Pada umumnya, setelah signal rasa sakit dikirim ke otak dari lokasi cedera/penyakit pada tubuh, maka kemudian terasalah sakit itu di tempat cedera. Namun, bisa terjadi, cedera merusak jaringan tubuh dan juga syaraf di sistem perasa otak yang menyebabkan “neuropathic pain”. Ketika peta perasa sakit di otak, rusak/terganggu atau terinvasi hingga signal rasa sakit terus “berbunyi”, menyebabkan kita merasa cedera itu masih terus ada, sedangkan sebetulnya masalah terjadi di otak. Inilah yang terjadi dengan “phantom limbs”, luka di ujung jari seolah masih terjadi walaupun lengan tangan sudah teramputasi. Phantom limbs akut hingga menjadi “phantom pain”, dirasakan oleh 95% dari total pasien amputasi, dan ini mengkonfirmasi adanya korelasi pengubahan jumlah plastisitas otak dengan pengalaman penderita “phantom pain”.
Ramachandran berpendapat bahwa terjadinya gangguan/invasi peta rasa sakit disebabkan adanya perkembangan koneksi jaringan baru. Bila terjadi hilangnya anggota badan, ia meyakini bahwa peta otak kekurangan pasokan stimulasi, yang selanjutnya melepaskan penyebab pertumbuhan syaraf, sehingga berdampak pada hadirnya neuron dari peta-peta terdekatnya, dan memancarkan signal ke dalamnya. Selain itu, peta rasa tidak hanya mengkerut, namun juga terjadi kekacauan fungsi atau bahkan bisa tidak berfungsi.
Bab 8 Imagination
Di Laboratorium stimulasi magnetik otak, Boston, pernah dilskuksn percobaan untuk membuktikan bahwa antomi otak bisa diubah, dengan melakuksn pelatihan imaginasi. Sepersngkat alat kecil diletakkan di sebelah kiri kepala Doidge. Alat tersebut memancarkan transcranial magnetic stimulation (TMS) dan akan mempengaruhi  perilaku. Di dalam alat tersebut terdapat kumparan kabel tembaga yang akan menghasilkan medan magnet, ketika arus listrik dialirkan, dan gelombang elektromagnet mengalir menembus jaringan otak melalui axon (sejenis kabel syaraf) hingga mencapai jaringan respon motor tangan di lapisan terluar cerebral cortex.

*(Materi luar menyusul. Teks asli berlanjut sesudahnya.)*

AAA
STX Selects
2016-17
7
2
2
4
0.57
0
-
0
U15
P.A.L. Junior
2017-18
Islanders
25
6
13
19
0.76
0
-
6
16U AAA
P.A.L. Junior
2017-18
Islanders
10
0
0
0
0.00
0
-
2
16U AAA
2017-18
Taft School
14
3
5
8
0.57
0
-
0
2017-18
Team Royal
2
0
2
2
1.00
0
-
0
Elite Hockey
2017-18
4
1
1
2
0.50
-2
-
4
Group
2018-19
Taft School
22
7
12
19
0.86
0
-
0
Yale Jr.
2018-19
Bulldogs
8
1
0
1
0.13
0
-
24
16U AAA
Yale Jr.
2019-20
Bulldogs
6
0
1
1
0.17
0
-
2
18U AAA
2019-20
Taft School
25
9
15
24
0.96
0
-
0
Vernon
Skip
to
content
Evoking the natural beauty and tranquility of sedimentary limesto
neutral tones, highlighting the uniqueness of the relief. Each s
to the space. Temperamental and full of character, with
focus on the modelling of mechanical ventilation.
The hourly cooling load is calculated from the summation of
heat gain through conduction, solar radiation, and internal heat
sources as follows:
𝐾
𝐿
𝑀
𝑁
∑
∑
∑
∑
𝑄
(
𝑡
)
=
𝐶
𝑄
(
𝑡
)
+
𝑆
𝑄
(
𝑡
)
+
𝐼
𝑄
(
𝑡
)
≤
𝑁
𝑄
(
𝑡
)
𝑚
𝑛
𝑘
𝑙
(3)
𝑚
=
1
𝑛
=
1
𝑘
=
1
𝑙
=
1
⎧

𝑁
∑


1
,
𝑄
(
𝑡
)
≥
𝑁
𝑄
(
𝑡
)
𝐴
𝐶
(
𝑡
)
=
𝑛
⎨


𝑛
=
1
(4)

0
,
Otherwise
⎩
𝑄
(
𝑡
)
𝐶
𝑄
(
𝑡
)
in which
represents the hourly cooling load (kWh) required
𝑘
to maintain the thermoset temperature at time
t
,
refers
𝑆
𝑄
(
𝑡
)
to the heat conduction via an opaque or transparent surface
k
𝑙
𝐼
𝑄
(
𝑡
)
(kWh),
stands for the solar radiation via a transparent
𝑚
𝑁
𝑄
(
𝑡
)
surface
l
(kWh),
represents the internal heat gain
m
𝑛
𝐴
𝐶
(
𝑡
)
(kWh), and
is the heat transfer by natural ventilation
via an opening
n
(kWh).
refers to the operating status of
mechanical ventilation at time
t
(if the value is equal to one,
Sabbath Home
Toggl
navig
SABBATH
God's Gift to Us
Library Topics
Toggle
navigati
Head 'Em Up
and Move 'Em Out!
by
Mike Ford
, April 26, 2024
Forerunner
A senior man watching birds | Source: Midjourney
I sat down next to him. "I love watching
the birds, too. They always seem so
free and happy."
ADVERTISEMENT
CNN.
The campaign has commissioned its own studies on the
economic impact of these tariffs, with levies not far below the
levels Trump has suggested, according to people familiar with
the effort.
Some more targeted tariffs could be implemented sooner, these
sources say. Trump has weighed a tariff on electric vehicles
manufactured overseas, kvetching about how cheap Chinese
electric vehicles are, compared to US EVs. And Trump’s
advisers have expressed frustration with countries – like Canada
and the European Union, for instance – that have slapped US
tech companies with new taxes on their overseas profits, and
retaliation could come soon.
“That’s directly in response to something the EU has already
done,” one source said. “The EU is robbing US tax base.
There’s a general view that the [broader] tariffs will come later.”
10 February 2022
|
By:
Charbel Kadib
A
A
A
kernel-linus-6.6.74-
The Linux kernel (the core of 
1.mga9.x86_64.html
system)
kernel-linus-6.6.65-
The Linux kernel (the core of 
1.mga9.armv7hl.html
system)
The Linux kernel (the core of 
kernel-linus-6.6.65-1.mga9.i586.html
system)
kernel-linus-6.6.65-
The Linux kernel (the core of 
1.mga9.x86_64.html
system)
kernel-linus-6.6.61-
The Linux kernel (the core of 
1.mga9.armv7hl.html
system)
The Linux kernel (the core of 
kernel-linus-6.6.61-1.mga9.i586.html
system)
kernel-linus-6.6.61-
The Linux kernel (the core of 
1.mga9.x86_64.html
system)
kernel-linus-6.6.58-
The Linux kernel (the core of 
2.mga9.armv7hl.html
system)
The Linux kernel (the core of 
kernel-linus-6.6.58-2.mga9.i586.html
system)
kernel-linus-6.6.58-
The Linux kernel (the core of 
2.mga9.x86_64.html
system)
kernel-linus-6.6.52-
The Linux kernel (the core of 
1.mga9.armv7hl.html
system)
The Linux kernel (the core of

Setiap kali medan magnet dipancarkan oleh alat tersebut, maka empat jari ntangan kanan akan bergerak, karena stimulasi dilakukan terhadap 0.5 cm kubik pada bagian otak yang berisi jutaan sel, jaringan respon motor tangan. Untuk kebutuhan permanen, elektrode kecil bisa ditempatkan dalam jaringan otak melalui pembedahan tengkorak untuk menstimulasi motor atau sensor cortex.
Catatan:
An axon or nerve fiber, is a long, slender projection of a nerve cell, or neuron, that typically conducts electrical impulses known as action potentials, away from the nerve cell body. The function of the axon is to transmit information to different neurons, muscles, and glands.

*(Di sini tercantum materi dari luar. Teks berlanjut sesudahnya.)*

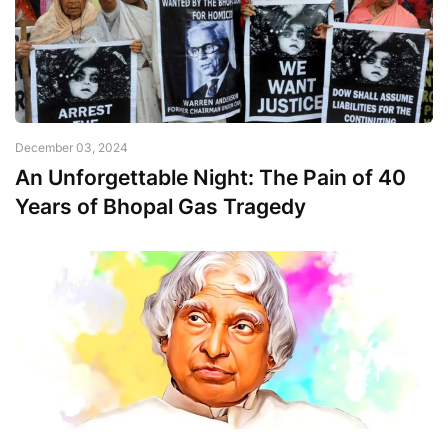
December 03, 2024
An Unforgettable Night: The Pain of 40
Years of Bhopal Gas Tragedy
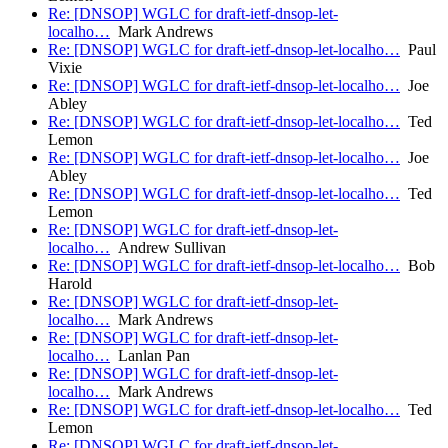
Re: [DNSOP] WGLC for draft-ietf-dnsop-let-
localho…
Mark Andrews
Re: [DNSOP] WGLC for draft-ietf-dnsop-let-localho…
Paul
Vixie
Re: [DNSOP] WGLC for draft-ietf-dnsop-let-localho…
Joe
Abley
Re: [DNSOP] WGLC for draft-ietf-dnsop-let-localho…
Ted
Lemon
Re: [DNSOP] WGLC for draft-ietf-dnsop-let-localho…
Joe
Abley
Re: [DNSOP] WGLC for draft-ietf-dnsop-let-localho…
Ted
Lemon
Re: [DNSOP] WGLC for draft-ietf-dnsop-let-
localho…
Andrew Sullivan
Re: [DNSOP] WGLC for draft-ietf-dnsop-let-localho…
Bob
Harold
Re: [DNSOP] WGLC for draft-ietf-dnsop-let-
localho…
Mark Andrews
Re: [DNSOP] WGLC for draft-ietf-dnsop-let-
localho…
Lanlan Pan
Re: [DNSOP] WGLC for draft-ietf-dnsop-let-
localho…
Mark Andrews
Re: [DNSOP] WGLC for draft-ietf-dnsop-let-localho…
Ted
Lemon
Re: [DNSOP] WGLC for draft-ietf-dnsop-let-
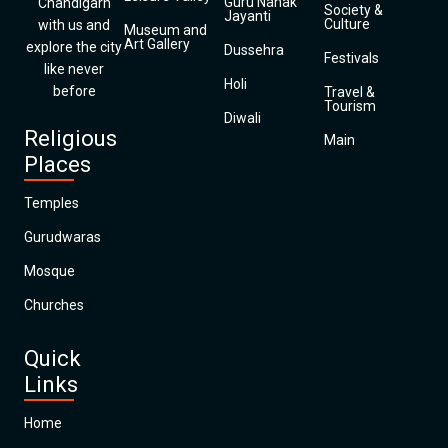
Guru Nanak
Chandigarh
Society &
Jayanti
Culture
with us and
Museum and
Art Gallery
explore the city
Dussehra
Festivals
like never
Holi
before
Travel &
Tourism
Diwali
Religious
Main
Places
Temples
Gurudwaras
Mosque
Churches
Quick
Links
Home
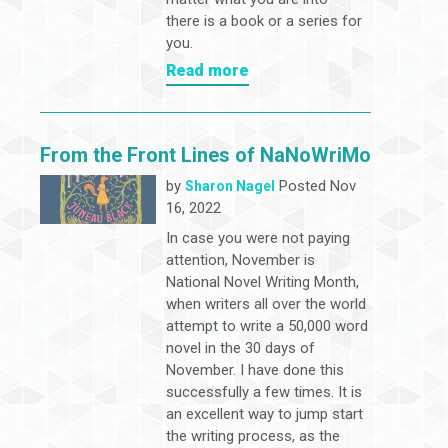
there is a book or a series for
you.
Read more
From the Front Lines of NaNoWriMo
by
Posted Nov
Sharon Nagel
16, 2022
In case you were not paying
attention, November is
National Novel Writing Month,
when writers all over the world
attempt to write a 50,000 word
novel in the 30 days of
November. I have done this
successfully a few times. It is
an excellent way to jump start
the writing process, as the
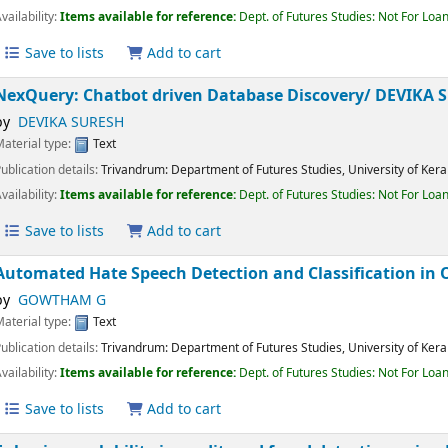
Material type:
Text
Publication details:
Trivandrum:
Department of Futures Studies, University of K
Availability:
Items available for reference:
Dept. of Futures Studies: Not For 
Save to lists
Add to cart
NexQuery: Chatbot driven Database Discovery/
DEVIK
by
DEVIKA SURESH
Material type:
Text
Publication details:
Trivandrum:
Department of Futures Studies, University of K
Availability:
Items available for reference:
Dept. of Futures Studies: Not For 
Save to lists
Add to cart
Automated Hate Speech Detection and Classification 
by
GOWTHAM G
Material type:
Text
Publication details:
Trivandrum:
Department of Futures Studies, University of K
Availability:
Items available for reference:
Dept. of Futures Studies: Not For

Pascual-Leone adalah yang pertama menggunakan TMS untuk memetakan bagian-bagian respon otak, bisa untuk menghidupkan area otak, atau bahkan menutupnya, bergantung besarnya intensitas atau frekuensi yang dipergunakan. Untuk memastikan fungsi spesifik sebagian area otak, TMS dipergunakan untuk mematikan sementara area otak tersebut dan pengamatan dilakukan untuk mengetahui fungsi mental yang tidak bekerja. Dia juga melakukan pengamatan terhadap difabel buta yang mempelajari huruf Braille. Hasil TMS dalam pemetaan otak menunjukkan bahwa peta area jari-jari yang dipergunakan untuk membaca huruf Braille, lebih luas daripada peta area jari-jari lainnya, bahkan peta area motor juga meningkat seiring dengan semakin bertambahnya kecepatan membaca jumlah kata per satuan waktu. Peningkatan ini mengkonfirmasi bahwa pelatihan hal baru, akan meningkatkan plastisitas otak (neuroplasticity).

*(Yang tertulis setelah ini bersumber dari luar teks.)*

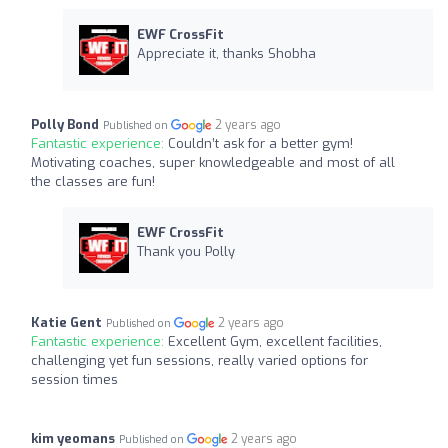
EWF CrossFit
Appreciate it, thanks Shobha
Polly Bond
2 years ago
Published on
Fantastic experience:
Couldn’t ask for a better gym!
Motivating coaches, super knowledgeable and most of all
the classes are fun!
EWF CrossFit
Thank you Polly
Katie Gent
2 years ago
Published on
Fantastic experience:
Excellent Gym, excellent facilities,
challenging yet fun sessions, really varied options for
session times
kim yeomans
2 years ago
Published on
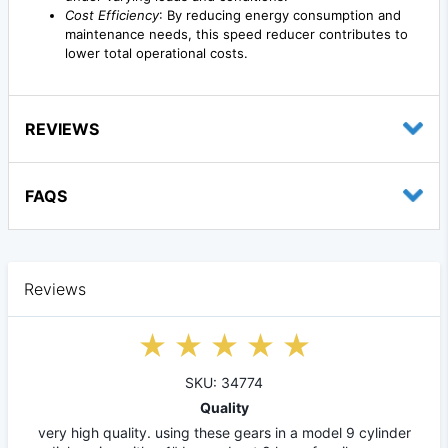
Cost Efficiency
: By reducing energy consumption and
maintenance needs, this speed reducer contributes to
lower total operational costs.
REVIEWS
FAQS
Reviews
SKU: 34774
Quality
very high quality. using these gears in a model 9 cylinder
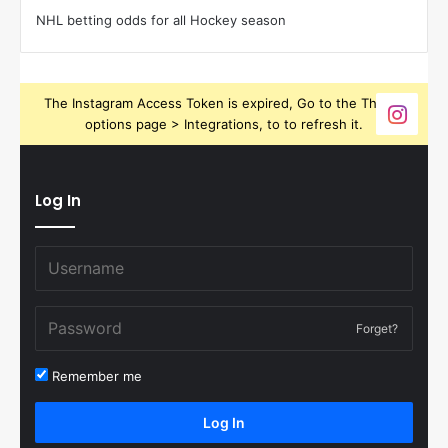
NHL betting odds for all Hockey season
The Instagram Access Token is expired, Go to the Theme
options page > Integrations, to to refresh it.
Log In
Forget?
Remember me
Log In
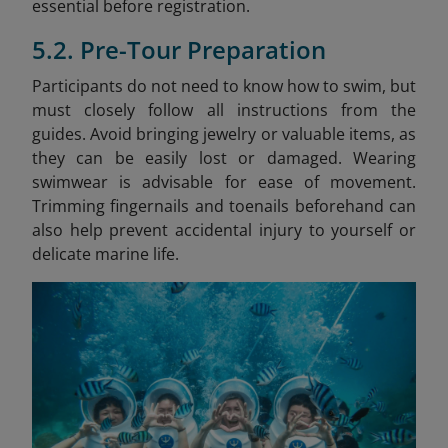
essential before registration.
5.2. Pre-Tour Preparation
Participants do not need to know how to swim, but
must closely follow all instructions from the
guides. Avoid bringing jewelry or valuable items, as
they can be easily lost or damaged. Wearing
swimwear is advisable for ease of movement.
Trimming fingernails and toenails beforehand can
also help prevent accidental injury to yourself or
delicate marine life.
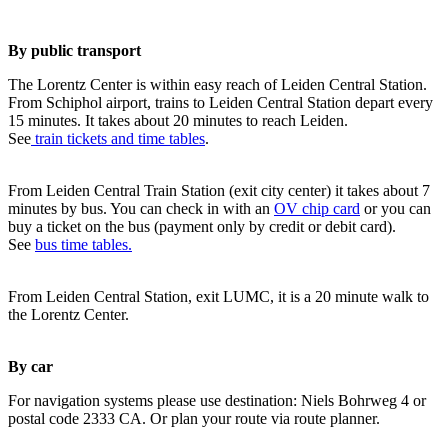
By public transport
The Lorentz Center is within easy reach of Leiden Central Station.
From Schiphol airport, trains to Leiden Central Station depart every
15 minutes. It takes about 20 minutes to reach Leiden.
See
train tickets and time tables
.
From Leiden Central Train Station (exit city center) it takes about 7
minutes by bus. You can check in with an
OV chip card
or you can
buy a ticket on the bus (payment only by credit or debit card).
See
bus time tables.
From Leiden Central Station, exit LUMC, it is a 20 minute walk to
the Lorentz Center.
By car
For navigation systems please use destination: Niels Bohrweg 4 or
postal code 2333 CA. Or plan your route via route planner.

Pascual-Leone juga melakukan percobaan untuk mengamati pelatihan imajinasi hingga mampu mengubah struktur dan fungsi otak. Dua group pelatihan bermain organ terdiri dari satu group “mental practice”, hanya melakukan stimulasi gerak tanpa keyboard, dan group “physical practice” yang menggunakan keyboard sebenarnya. Masing-masing mendapatkan waktu pelatihan yang sama, 5 hari dan pemetaan otak dilakukan sebelum dan setelah pelatihan setiap harinya. Hasil setelah 5 hari menunjukkan keduanya mengalami perubahan yang sama pada peta otak dan signal motor ke otot-otot. Tingkat akurasi dua group tersebut juga sama, pada hari ketiga. Namun, perubahan setelah hari ke-5 menunjukkan bahwa kemajuan mental practice tidak sebagus physical practice. Ketika mental practice mendapatkan 2 jam tambahan waktu berlatih, menunjukkan hasil yang sama dengan physical practice saat berlatih 5 hari. Ini bisa disimpulkan bahwa mental practice merupakan cara efektif untuk nerlatih keahlian fisik.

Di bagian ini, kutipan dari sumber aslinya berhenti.